Image: Clara raises a glass to the last hurrah. Screenshot from 'Mummy on the Orient Express'.

I know, I know. This series' ninth episode aired yesterday and here I am, posting about the 8th. I have no excuses, except that of "Life got in the way."

To those who'd wondered where I'd gone (and missed me) I say, "Mea culpa and that I'll try to do better with 'Flatline'." To those who'd wondered where I'd gone (and hoped I'd stay away), I say only, "You can't get rid of me that easily! But if it's any consolation, my reappearance comes with a surprise: I quite liked 'Mummy on the Orient Express'!"

What a difference a good script makes.

I was all-too-ready to dislike "Mummy On the Orient Express" as much as I did last week's "Kill the Moon".

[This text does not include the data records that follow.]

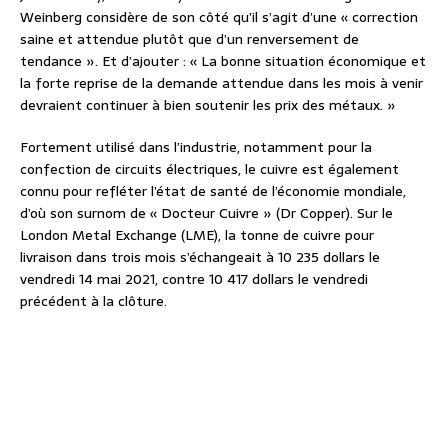
Weinberg considère de son côté qu’il s’agit d’une « correction
saine et attendue plutôt que d’un renversement de
tendance ». Et d’ajouter : « La bonne situation économique et
la forte reprise de la demande attendue dans les mois à venir
devraient continuer à bien soutenir les prix des métaux. »
Fortement utilisé dans l’industrie, notamment pour la
confection de circuits électriques, le cuivre est également
connu pour refléter l’état de santé de l’économie mondiale,
d’où son surnom de « Docteur Cuivre » (Dr Copper). Sur le
London Metal Exchange (LME), la tonne de cuivre pour
livraison dans trois mois s’échangeait à 10 235 dollars le
vendredi 14 mai 2021, contre 10 417 dollars le vendredi
précédent à la clôture.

MOOE's title suggested only another tired homage to, or rip-off of, someone else's creation. But what do you know! MOOE was funny and intriguing (if poorly-directed), with a believable interpersonal drama and Peter Capaldi's best performance yet.

In just 45 minutes, Jamie Mathieson managed what Steven Moffat and his previous collaborators could not in seven episodes: to make Clara's doubts about the Doctor believable.

Was "Mummy on the Orient Express" a perfect episode? Not quite. But it was better than most and a lot better than we have become accustomed to in recent years.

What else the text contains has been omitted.